Why jokes
But why?
Why do babies cry? Cuz they can't suck very well.
Why did the chicken cross the road?
To get to the bitch’s house.
Knock, knock.
Who's there?
The chicken.
Why couldn’t wheelchair Harry Potter go to Hogwarts?
They had no wheelchair ramps or elevators...
Why is 8 afraid of 7 because 7 8 9. HAHAHAHAHAHAHAHAHAHAHAHAHAHAHAHA LOL
A woman goes to buy a parrot.
There is one for 200, 500, and one for 15 bucks.
She asks why the last one is so cheap.
The man at the counter says, "It used to live in a brothel/sex house."
The lady buys it anyway.
When she gets home, it says, "Fuck me, a new brothel!"
When her daughters get home, it says, "Fuck me, 2 new prozzies!"

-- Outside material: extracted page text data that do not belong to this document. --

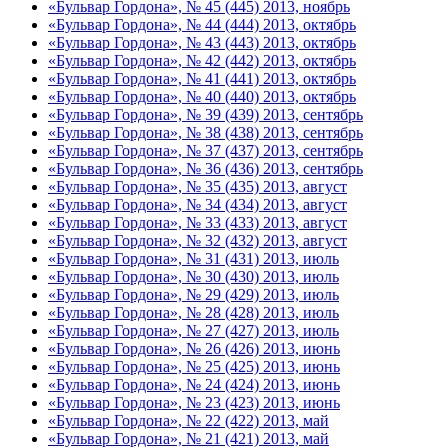
«Бульвар Гордона», № 45 (445) 2013, ноябрь
«Бульвар Гордона», № 44 (444) 2013, октябрь
«Бульвар Гордона», № 43 (443) 2013, октябрь
«Бульвар Гордона», № 42 (442) 2013, октябрь
«Бульвар Гордона», № 41 (441) 2013, октябрь
«Бульвар Гордона», № 40 (440) 2013, октябрь
«Бульвар Гордона», № 39 (439) 2013, сентябрь
«Бульвар Гордона», № 38 (438) 2013, сентябрь
«Бульвар Гордона», № 37 (437) 2013, сентябрь
«Бульвар Гордона», № 36 (436) 2013, сентябрь
«Бульвар Гордона», № 35 (435) 2013, август
«Бульвар Гордона», № 34 (434) 2013, август
«Бульвар Гордона», № 33 (433) 2013, август
«Бульвар Гордона», № 32 (432) 2013, август
«Бульвар Гордона», № 31 (431) 2013, июль
«Бульвар Гордона», № 30 (430) 2013, июль
«Бульвар Гордона», № 29 (429) 2013, июль
«Бульвар Гордона», № 28 (428) 2013, июль
«Бульвар Гордона», № 27 (427) 2013, июль
«Бульвар Гордона», № 26 (426) 2013, июнь
«Бульвар Гордона», № 25 (425) 2013, июнь
«Бульвар Гордона», № 24 (424) 2013, июнь
«Бульвар Гордона», № 23 (423) 2013, июнь
«Бульвар Гордона», № 22 (422) 2013, май
«Бульвар Гордона», № 21 (421) 2013, май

When the father gets home, the parrot says, "Fuck me, Daryl, haven't seen you in the brothel in weeks!"
Why did the chicken cross the road?
Because...
One day, the Pope is coming to America in his limo, and he said to the driver, "Why don’t you let me drive for once?"
The driver thinks to himself, "Well, I can’t say no to this guy; he’s the Pope." So the driver pulls over, and they change places. The Pope was having fun, hauling butt down the freeway, dogging cars. After a while, the driver taps on the window and tells the Pope, "Slow down a bit; you might get pulled over."
The Pope says, "Ahhh, don’t worry about it; I’m the Pope." So he rolls up the window and continues to drive very fast. After a few moments, he gets pulled over. The cop walks to the car, and the Pope rolls down the tinted window. The cop sees the Pope and says, "Oh, I, ehhh, sorry, can you hold on a minute?"
The Pope says, "Sure." The cop walks back to his car and radios back to the station. He says, "Guys, I just pulled over someone really important."
They ask who, "The President?"
"No, more important."
"The president of another country?"
"No, more important."
"An ambassador?"
"No, even more important."
"Well, who is it?"
"I don’t know, but the Pope is the chauffeur."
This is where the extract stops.